The New York Times can ask what it means to be a socialist in a system that produces less and less, consumes more and more; and it can honestly arrive at the answer, “not a whole hell of a lot.” Socialism, if it has ever meant anything, meant that the people making things have control of the processes which make them -- i.e., that workers control production. Of course, this presupposes that there is production, and this creates the whole difficulty for observers in the West, who no longer see it by looking out their windows. We are all middle class now, they tell themselves.

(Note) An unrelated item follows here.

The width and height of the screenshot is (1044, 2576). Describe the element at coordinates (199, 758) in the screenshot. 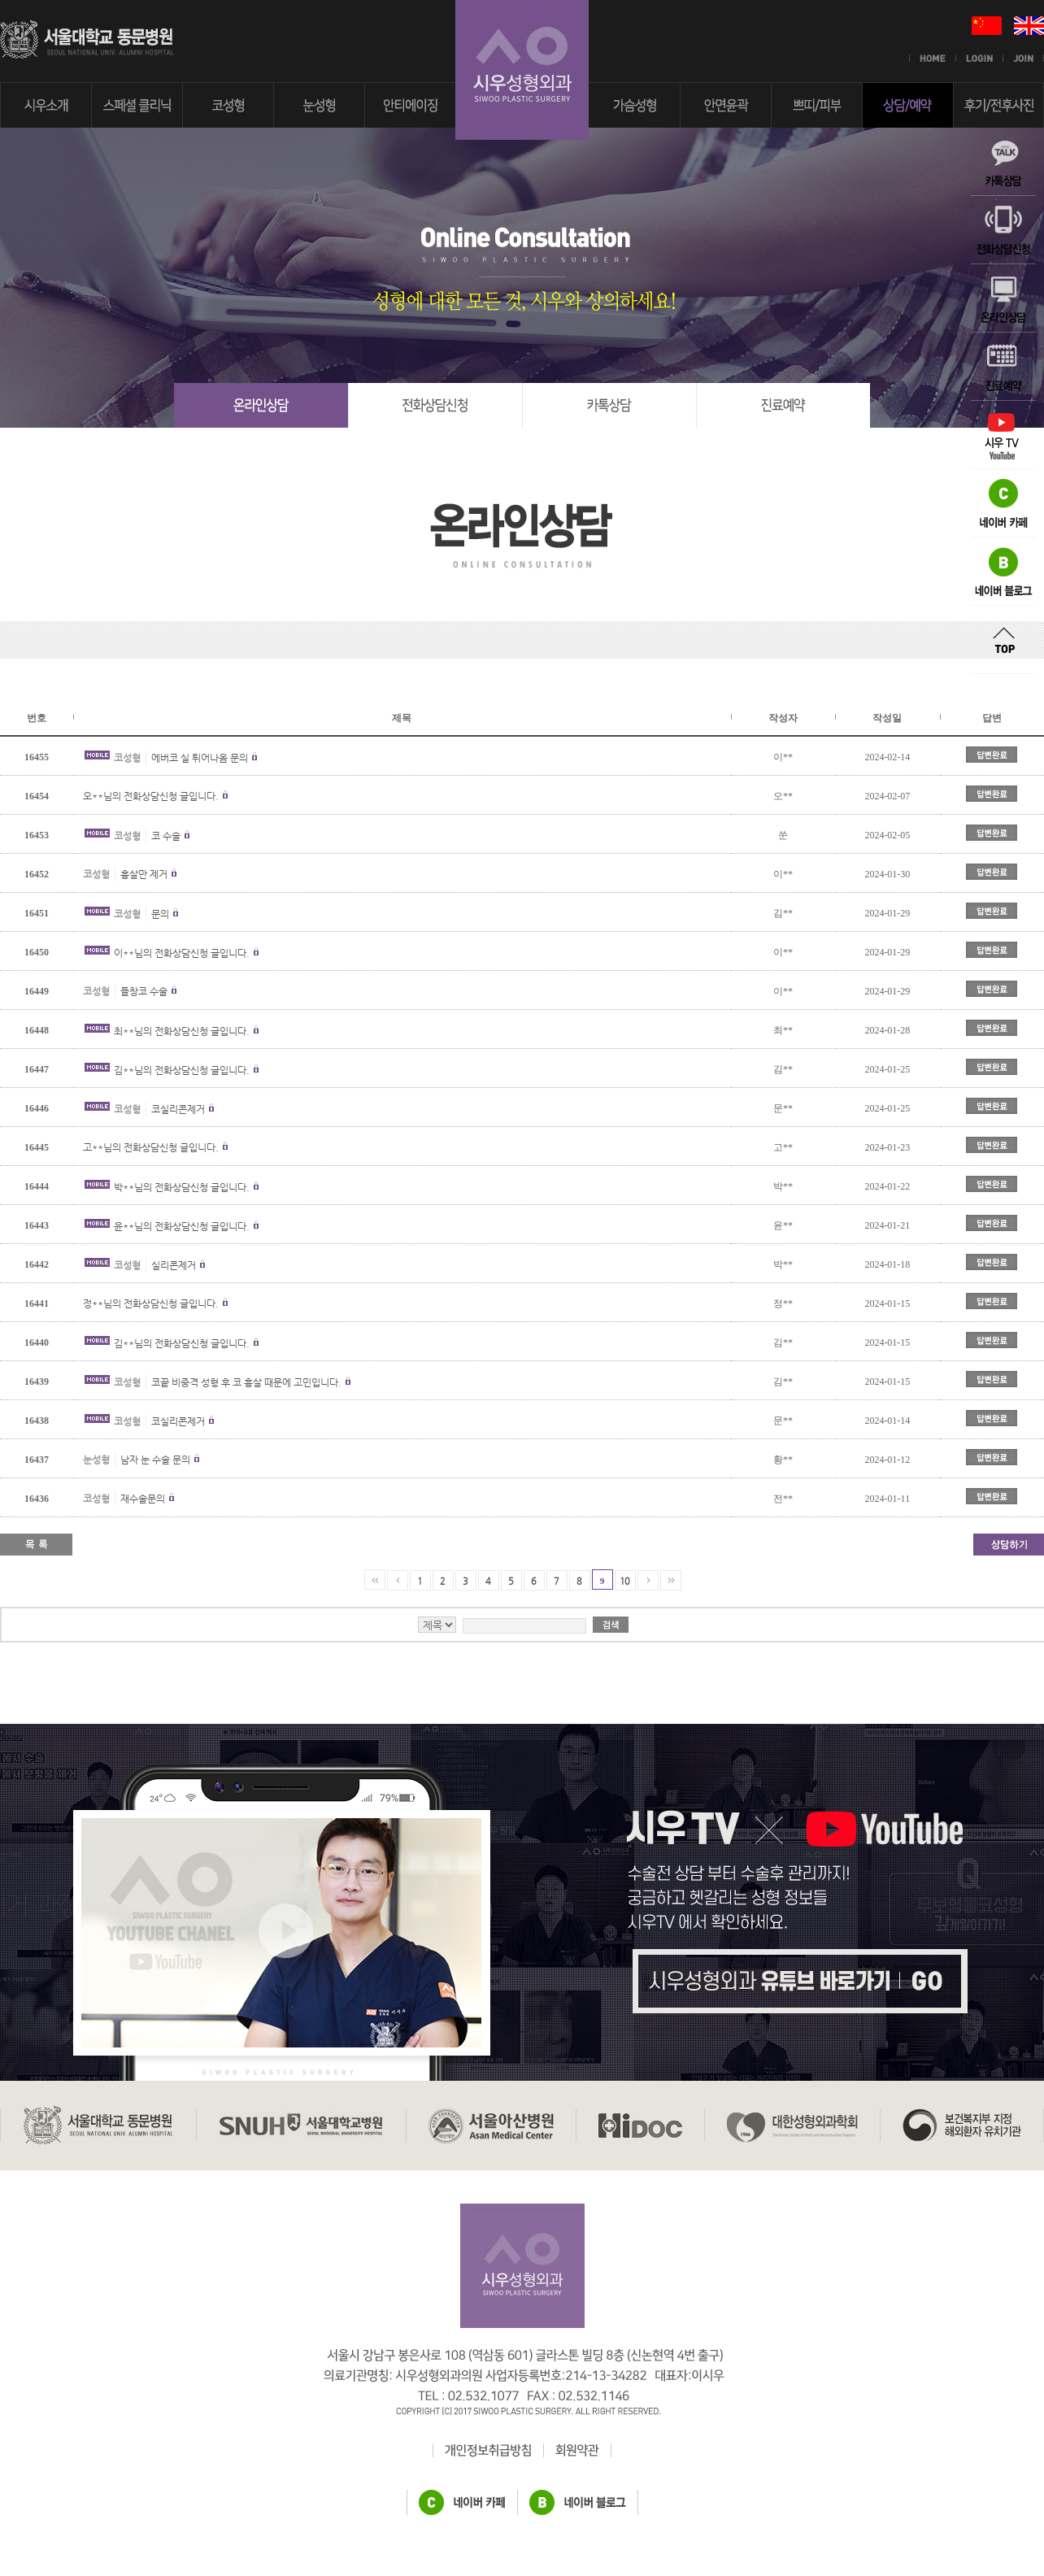

I see `에버코 실 튀어나옴 문의` at that location.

The fact that socialism has less political meaning in societies that no longer produce much of what they consume is not surprising: conflicts around production have been relocated -- to more repressive locales. A Socialist in France is like a Democrat in the US: both had greater relevance, vis-a-vis their stated ideals, in decades past, not because we have transcended the social concerns which informed them, but because a domestic working class could interfere with production, and in doing so shape politics. As the industrial working class gets smaller and smaller in our communities, the influence of owners, managers, and investors becomes the norm. This unchecked power, in turn, precipitates the kinds of crises we have come to know so well in recent years.